*** Opening of Data shown ***
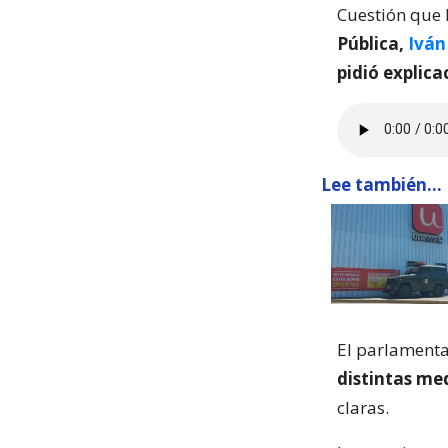
Cuestión que 
Pública,
Iván
pidió explica
Lee también...
El parlamenta
distintas med
claras.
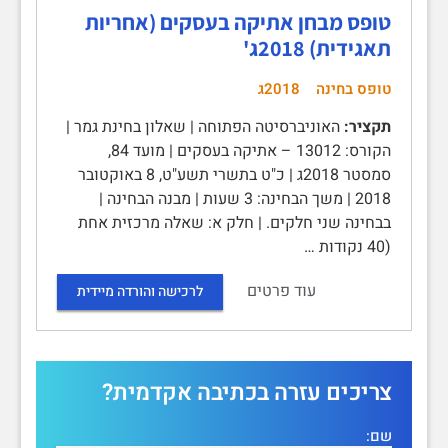
טופס מבחן אתיקה בעסקים (אחריות
תאגידית) 2018ג'
טופס בחינה
2018ג
תקציר:
האוניברסיטה הפתוחה | שאלון בחינת גמר |
הקורס: 13012 – אתיקה בעסקים | מועד 84,
סמסטר 2018ג | כ"ט בתשרי תשע"ט, 8 באוקטובר
2018 | משך הבחינה: 3 שעות | מבנה הבחינה |
בבחינה שני חלקים. | חלק א: שאלה מרכזית אחת
(40 נקודות …
עוד פרטים
לרכישה והורדה מיידית
צריכים עזרה בכתיבה אקדמית?
שם:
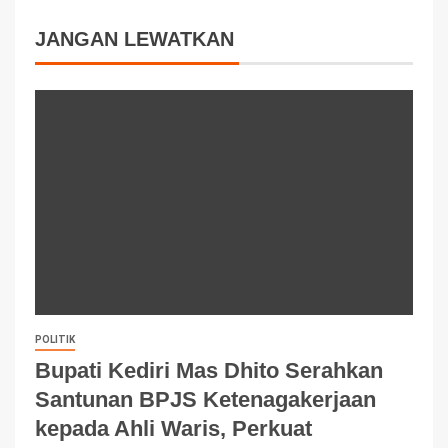
JANGAN LEWATKAN
POLITIK
Bupati Kediri Mas Dhito Serahkan
Santunan BPJS Ketenagakerjaan
kepada Ahli Waris, Perkuat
*** Close of Data shown ***
> Work item:
Go through the entries and count the lines where the word "בעסקים" appears; give only the count.

> Response to this task:
2